Nothing before the line containing "Your Message *" should appear; please restate that line and every later line word for word through the end of the listing.
##### Stored data #####
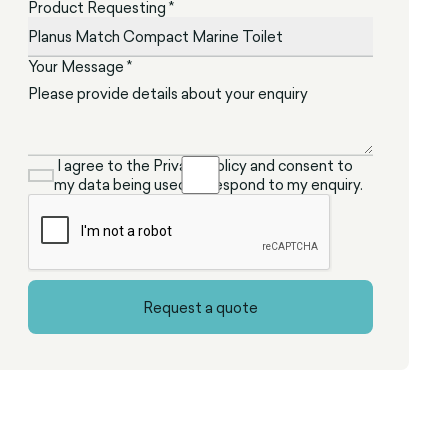
Product Requesting *
Your Message *
I agree to the Privacy Policy and consent to
my data being used to respond to my enquiry.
#####
▶ [Answer section]:
Your Message *
I agree to the Privacy Policy and consent to
my data being used to respond to my enquiry.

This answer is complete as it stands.